Page objects

A page object is a code wrapper for a webpage, or for a part of a webpage, that implements the logic to parse the raw webpage data into structured data.

To use web-poet, define page object classes for your target websites, and get the output item using a web-poet framework.

Defining a page object class

A page object class is a Python class that:

  • Subclasses ItemPage.

  • Declares typed input parameters in its __init__ method.

  • Uses fields.

    Alternatively, you can implement a to_item method, which can be synchronous or asynchronous, and returns the webpage content as an item.

For example:

from web_poet import HttpResponse, ItemPage, field


class FooPage(ItemPage[MyItem]):
    def __init__(self, response: HttpResponse):
        self.response = response

    @field
    def foo(self) -> str:
        return self.response.css(".foo").get()

Note

MyItem in the code examples of this page is a placeholder for an item class.

Minimizing boilerplate

There are a few ways for you to minimize boilerplate when defining a page object class.

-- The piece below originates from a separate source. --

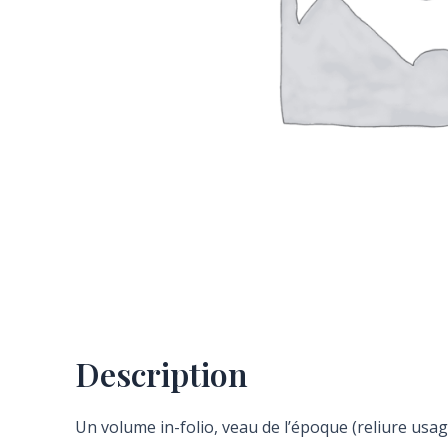
Description
Un volume in-folio, veau de l’époque (reliure usa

For example, you can use attrs to remove the need for a custom __init__ method:

from attrs import define

from web_poet import HttpResponse, ItemPage, field


@define
class FooPage(ItemPage[MyItem]):
    response: HttpResponse

    @field
    def foo(self) -> str:
        return self.response.css(".foo").get()

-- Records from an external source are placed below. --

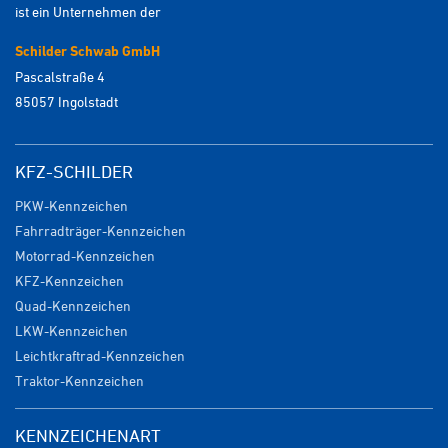
ist ein Unternehmen der
Schilder Schwab GmbH
Pascalstraße 4
85057 Ingolstadt
KFZ-SCHILDER
PKW-Kennzeichen
Fahrradträger-Kennzeichen
Motorrad-Kennzeichen
KFZ-Kennzeichen
Quad-Kennzeichen
LKW-Kennzeichen
Leichtkraftrad-Kennzeichen
Traktor-Kennzeichen
KENNZEICHENART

If your page object class needs HttpResponse as input, there is also WebPage, an ItemPage subclass that declares an HttpResponse input and provides helper methods to use it:

from web_poet import WebPage, field


class FooPage(WebPage[MyItem]):
    @field
    def foo(self) -> str:
        return self.css(".foo").get()

Getting the output item

You should include your page object classes into a page object registry, e.g. decorate them with handle_urls():

from web_poet import WebPage, field, handle_urls


@handle_urls("example.com")
class FooPage(WebPage[MyItem]):
    @field
    def foo(self) -> str:
        return self.css(".foo").get()

Then, provided your page object class code is imported (see consume_modules()), your framework can build the output item after you provide the target URL and the desired output item class, as shown in the tutorial.

Your framework chooses the right page object class based on your input parameters, downloads the required data, builds a page object, and calls the to_item method of that page object.

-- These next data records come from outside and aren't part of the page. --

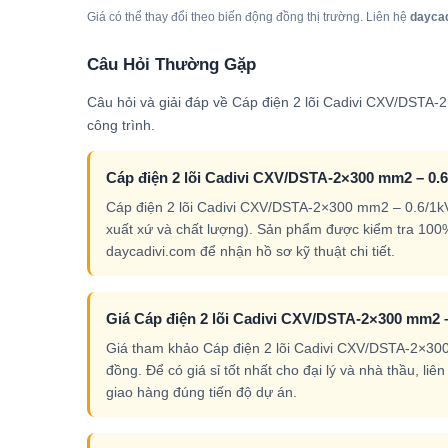
Giá có thể thay đổi theo biến động đồng thị trường. Liên hệ
dayca
Câu Hỏi Thường Gặp
Câu hỏi và giải đáp về Cáp điện 2 lõi Cadivi CXV/DSTA
công trình.
Cáp điện 2 lõi Cadivi CXV/DSTA-2×300 mm2 – 0.6
Cáp điện 2 lõi Cadivi CXV/DSTA-2×300 mm2 – 0.6/1k
xuất xứ và chất lượng). Sản phẩm được kiểm tra 100
daycadivi.com để nhận hồ sơ kỹ thuật chi tiết.
Giá Cáp điện 2 lõi Cadivi CXV/DSTA-2×300 mm2 – 
Giá tham khảo Cáp điện 2 lõi Cadivi CXV/DSTA-2×300 
đồng. Để có giá sỉ tốt nhất cho đại lý và nhà thầu, l
giao hàng đúng tiến độ dự án.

Note that, while the examples above use dict as an output item for simplicity, using less generic item classes is recommended. That way, you can use different page object classes, with different output items, for the same website.

Getting a page object

Alternatively, frameworks can return a page object instead of an item, and you can call to_item yourself.

However, there are drawbacks to this approach:

  • to_item can be synchronous or asynchronous, so you need to use ensure_awaitable():

    from web_poet.utils import ensure_awaitable
    
    item = await ensure_awaitable(foo_page.to_item())
    
  • to_item may raise certain exceptions, like Retry or UseFallback, which, depending on your framework, may not be handled automatically when getting a page object instead of an item.

Building a page object manually

It is possible to create a page object from a page object class passing its inputs as parameters. For example, to manually create an instance of the FooPage page object class defined above:

foo_page = FooPage(
    response=HttpResponse(
        "https://example.com",
        b"<!DOCTYPE html>\n<title>Foo</title>",
    ),
)

However, your code will break if the page object class changes its inputs. Building page objects using frameworks prevents that.